(Stored items from a collection)
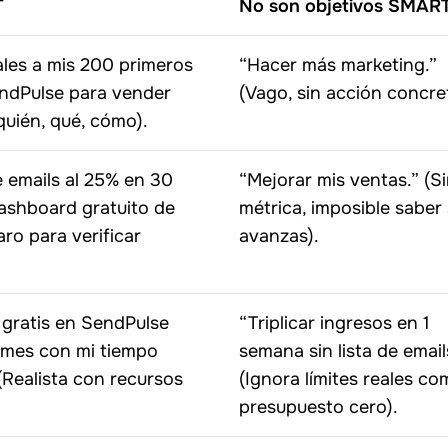
T
No son objetivos SMAR
ales a mis 200 primeros
“Hacer más marketing.”
ndPulse para vender
(Vago, sin acción concre
quién, qué, cómo).
 emails al 25% en 30
“Mejorar mis ventas.” (S
dashboard gratuito de
métrica, imposible saber 
ro para verificar
avanzas).
 gratis en SendPulse
“Triplicar ingresos en 1
l mes con mi tiempo
semana sin lista de email
(Realista con recursos
(Ignora límites reales c
presupuesto cero).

- _Goal of the exercise_
Print exactly the stretch of lines beginning with the one that holds "l mes con mi tiempo" and ending at the last line above.

- _Finished task_
l mes con mi tiempo
semana sin lista de email
(Realista con recursos
(Ignora límites reales c
presupuesto cero).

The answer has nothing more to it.